● Exercise details
Would you print the lines below exactly, beginning at the line that has "Comprar Ecstasy Silver 140mg" and stopping after the line that has "Raksti Šeit"? Only those lines, and no pictures.

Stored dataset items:

/---

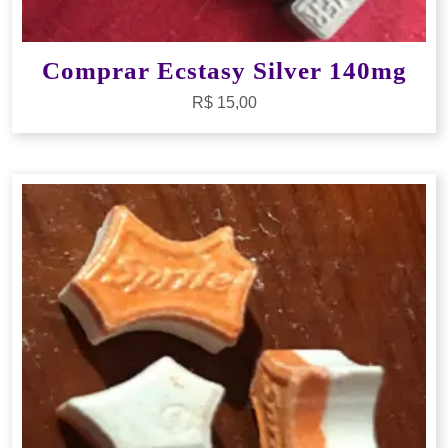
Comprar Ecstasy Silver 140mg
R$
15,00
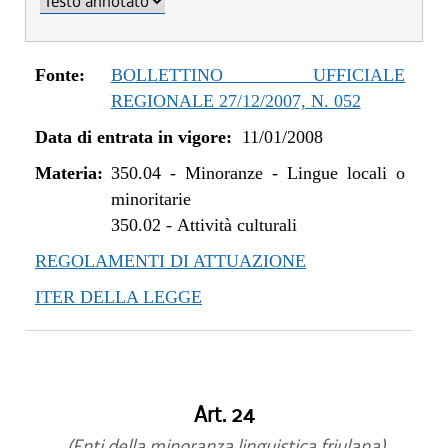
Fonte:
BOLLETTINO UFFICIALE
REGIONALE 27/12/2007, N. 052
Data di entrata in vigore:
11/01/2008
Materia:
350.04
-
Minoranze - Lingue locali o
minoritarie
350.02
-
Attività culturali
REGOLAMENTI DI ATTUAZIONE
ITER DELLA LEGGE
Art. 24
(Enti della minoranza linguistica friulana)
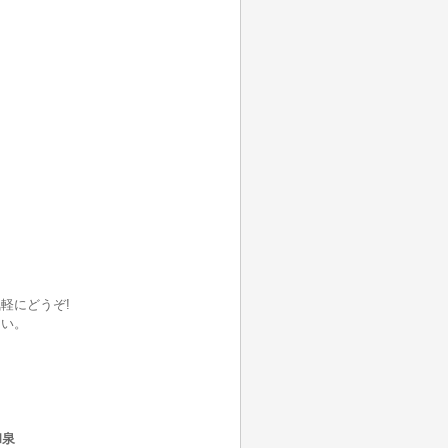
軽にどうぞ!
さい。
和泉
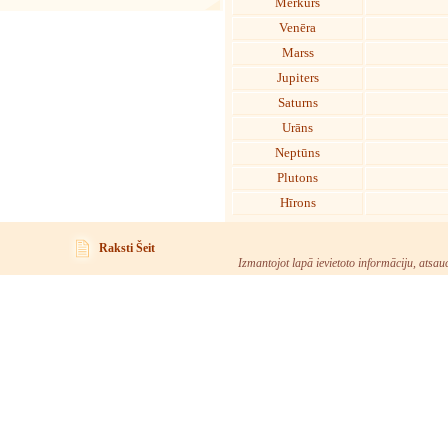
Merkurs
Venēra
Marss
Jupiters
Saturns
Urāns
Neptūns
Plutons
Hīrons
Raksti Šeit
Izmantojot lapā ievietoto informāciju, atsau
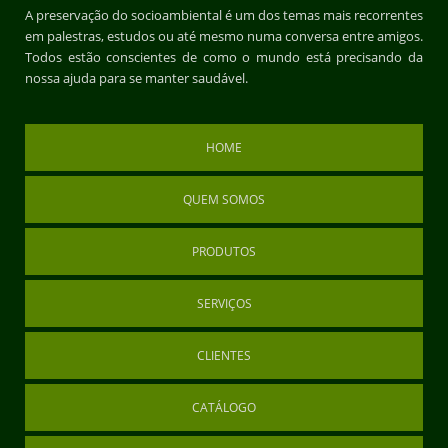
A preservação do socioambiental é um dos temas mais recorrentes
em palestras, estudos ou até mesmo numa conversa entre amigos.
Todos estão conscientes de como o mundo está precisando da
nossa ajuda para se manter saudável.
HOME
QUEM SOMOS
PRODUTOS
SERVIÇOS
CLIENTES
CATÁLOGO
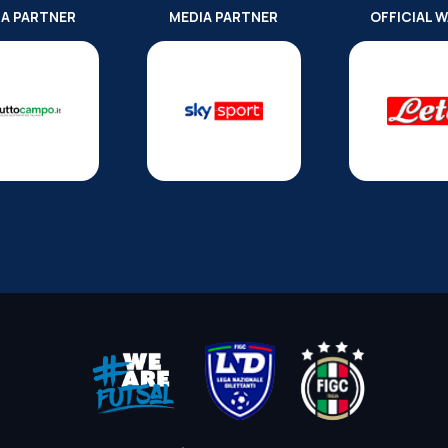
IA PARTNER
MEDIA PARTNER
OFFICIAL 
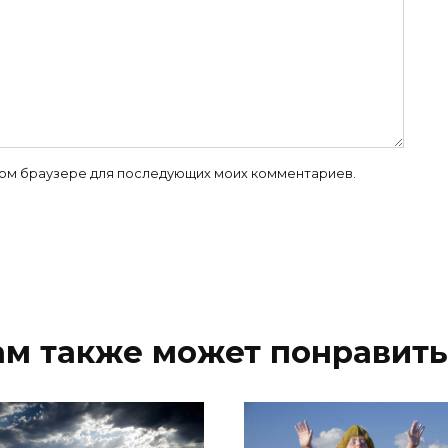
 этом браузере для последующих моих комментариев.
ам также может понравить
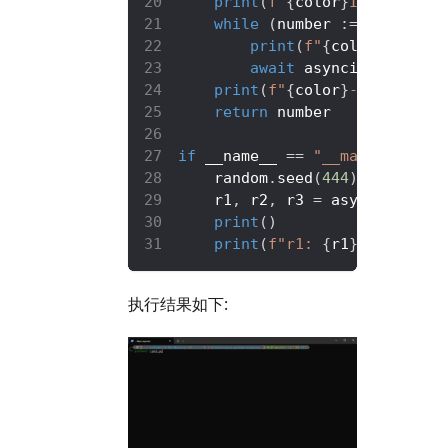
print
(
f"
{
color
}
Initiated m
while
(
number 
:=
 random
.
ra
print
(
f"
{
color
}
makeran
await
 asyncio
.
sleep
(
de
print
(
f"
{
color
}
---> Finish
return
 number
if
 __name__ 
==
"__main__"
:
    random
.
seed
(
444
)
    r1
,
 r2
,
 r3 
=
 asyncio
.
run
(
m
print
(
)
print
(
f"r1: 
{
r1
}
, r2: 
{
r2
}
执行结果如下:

\---
/---

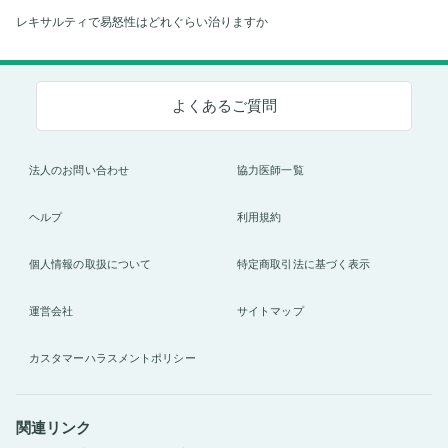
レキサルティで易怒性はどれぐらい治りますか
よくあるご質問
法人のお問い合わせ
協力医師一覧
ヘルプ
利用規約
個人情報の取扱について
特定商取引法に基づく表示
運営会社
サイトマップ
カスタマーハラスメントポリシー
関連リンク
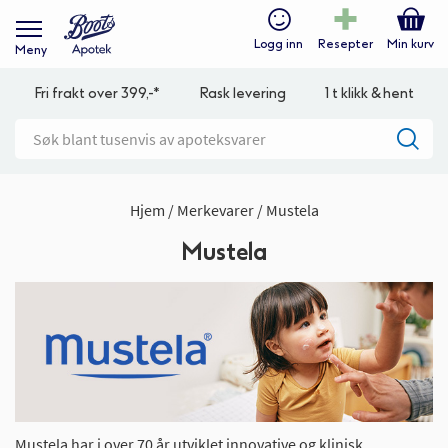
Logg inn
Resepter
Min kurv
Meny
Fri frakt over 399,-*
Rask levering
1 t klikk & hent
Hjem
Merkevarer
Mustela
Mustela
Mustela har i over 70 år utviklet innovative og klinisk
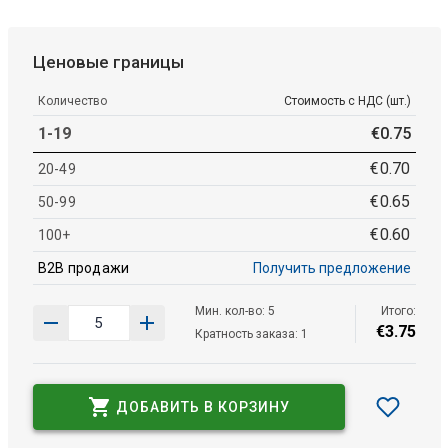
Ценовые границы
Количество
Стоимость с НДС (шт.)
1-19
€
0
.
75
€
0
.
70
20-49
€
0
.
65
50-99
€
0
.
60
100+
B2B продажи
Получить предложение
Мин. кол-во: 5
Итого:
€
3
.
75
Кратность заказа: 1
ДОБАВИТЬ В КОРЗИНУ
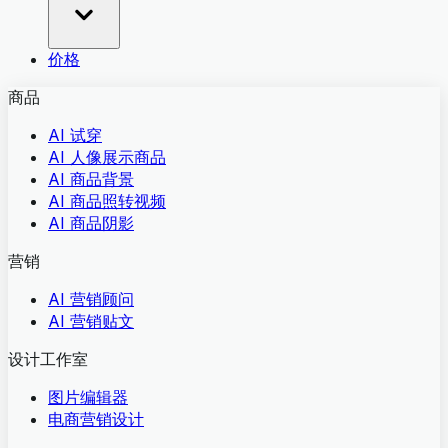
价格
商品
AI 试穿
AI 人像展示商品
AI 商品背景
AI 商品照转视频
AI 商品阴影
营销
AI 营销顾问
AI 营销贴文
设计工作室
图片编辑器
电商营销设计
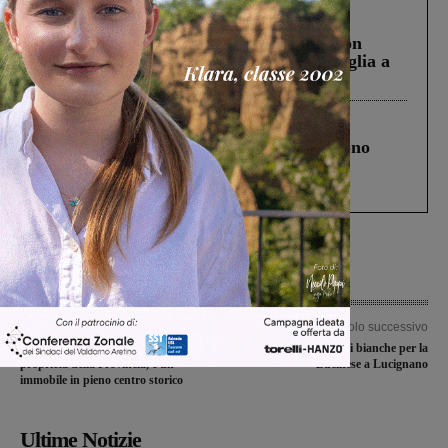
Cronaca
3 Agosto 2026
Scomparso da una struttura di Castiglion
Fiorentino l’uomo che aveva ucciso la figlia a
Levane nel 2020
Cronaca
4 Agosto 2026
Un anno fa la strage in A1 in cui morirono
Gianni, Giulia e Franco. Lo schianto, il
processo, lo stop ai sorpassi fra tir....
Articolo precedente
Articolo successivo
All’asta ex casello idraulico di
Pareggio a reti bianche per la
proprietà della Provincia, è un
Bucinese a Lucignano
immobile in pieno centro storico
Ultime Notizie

\---

● Result
Comprar Ecstasy Silver 140mg
R$
15,00
Fonte:
BOLLETTINO UFFICIALE
REGIONALE 27/12/2007, N. 052
Data di entrata in vigore:
11/01/2008
Materia:
350.04
-
Minoranze - Lingue locali o
minoritarie
350.02
-
Attività culturali
REGOLAMENTI DI ATTUAZIONE
ITER DELLA LEGGE
Art. 24
(Enti della minoranza linguistica friulana)
軽にどうぞ!
さい。
和泉
Merkurs
Venēra
Marss
Jupiters
Saturns
Urāns
Neptūns
Plutons
Hīrons
Raksti Šeit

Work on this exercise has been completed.